Becoming An Extraordinary Leader


“Lead With All Your Mind”

The mind is the seat of intellectual activity. It is what enables us to deliberate, to process, to reflect, to ponder, and to remember. The mind enables us to strategize and to make plans. It is where we find clarity and where God imparts wisdom. The mind could also be viewed as the strategic component of leadership.

Strategy is the method by which great leadership is executed. The mind enables us to take a leader’s instincts and inspiration and put them into action. Leading with our minds allows us to make wise decisions about stewarding all the resources that God has entrusted to us.

What does it mean to lead with our minds? Our minds influence our leadership because they equip us to strategize and make decisions that will guide our organizations and those we lead. Our minds enable us to learn, and it is the application of that knowledge, combined with the discernment from the spiritual dimensions, that produces wisdom.

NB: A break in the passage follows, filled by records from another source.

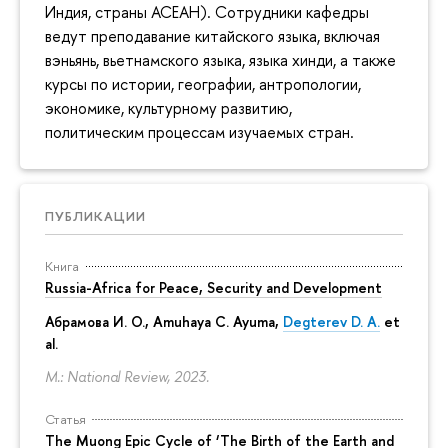
Индия, страны АСЕАН). Сотрудники кафедры
ведут преподавание китайского языка, включая
вэньянь, вьетнамского языка, языка хинди, а также
курсы по истории, географии, антропологии,
экономике, культурному развитию,
политическим процессам изучаемых стран.
ПУБЛИКАЦИИ
Книга
Russia-Africa for Peace, Security and Development
Абрамова И. О.
,
Amuhaya C. Ayuma
,
Degterev D. A.
et
al.
M.: National Review, 2023.
Статья
The Muong Epic Cycle of ‘The Birth of the Earth and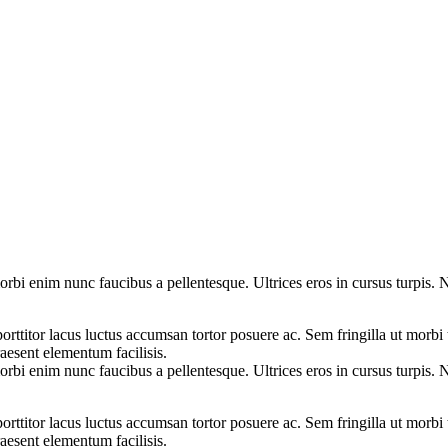
rbi enim nunc faucibus a pellentesque. Ultrices eros in cursus turpis. Nu
rttitor lacus luctus accumsan tortor posuere ac. Sem fringilla ut morbi
aesent elementum facilisis.
rbi enim nunc faucibus a pellentesque. Ultrices eros in cursus turpis. Nu
rttitor lacus luctus accumsan tortor posuere ac. Sem fringilla ut morbi
aesent elementum facilisis.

Leading from our minds involves three key elements:

Discipline is what transforms ideas into accomplishments. Strategic leaders understand the importance of discipline, and they are dedicated to keeping themselves and the team committed to the essential elements that lead to long-term success.

Stewards are people who care for someone else’s property. They oversee, protect, and care for what is entrusted to them. As people of faith, we are accountable as stewards on behalf of two different owners: 1) God, who created it all and entrusted it to us, and 2) the organization for which we work. When we’re intentional about stewardship, we build the guidelines that equip our teams to make good, consistent decisions about how to best manage the resources of the organization.

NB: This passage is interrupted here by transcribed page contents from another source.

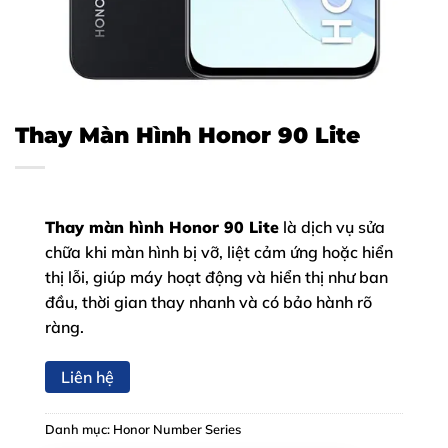
Thay Màn Hình Honor 90 Lite
Thay màn hình Honor 90 Lite
là dịch vụ sửa
chữa khi màn hình bị vỡ, liệt cảm ứng hoặc hiển
thị lỗi, giúp máy hoạt động và hiển thị như ban
đầu, thời gian thay nhanh và có bảo hành rõ
ràng.
Liên hệ
Danh mục:
Honor Number Series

Accountability involves leaning into others to get their best work. Respect and kindness shouldn’t be absent, but accountability should be practiced with authority and reasonable expectations. One of the great privileges of leadership is that we are able to help others accomplish feats that they didn’t think they had in them. By holding people responsible for predetermined and agreed-upon outcomes, we help them (and the organization) achieve greater things than they might have accomplished on their own.

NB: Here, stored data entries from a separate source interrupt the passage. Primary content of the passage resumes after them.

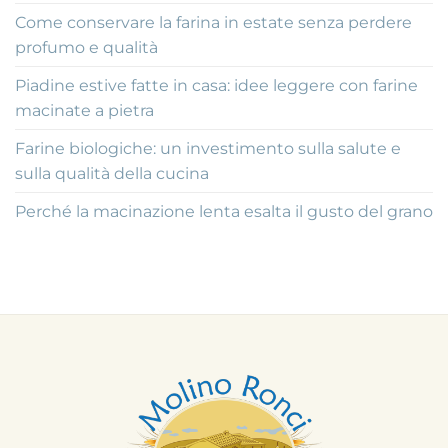
Come conservare la farina in estate senza perdere
profumo e qualità
Piadine estive fatte in casa: idee leggere con farine
macinate a pietra
Farine biologiche: un investimento sulla salute e
sulla qualità della cucina
Perché la macinazione lenta esalta il gusto del grano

When we lead with our minds, we inspire disciplined cultures where processes are well-defined, systems and structures are clear, and boundaries are understood. Stewardship is an important value, and it means that our staffs are trained and developed, we manage our resources effectively, and we instill confidence and inspire action. Accountability is valued rather than avoided, expectations are clear and respected, and results are aligned with the vision and direction. Leading well from our mind provides the structure for our heart, soul, and strength to flourish.

Questions for Reflection:
• What steps could you take to be a better steward of the people you lead?
• What systems or processes could you create to provide better accountability?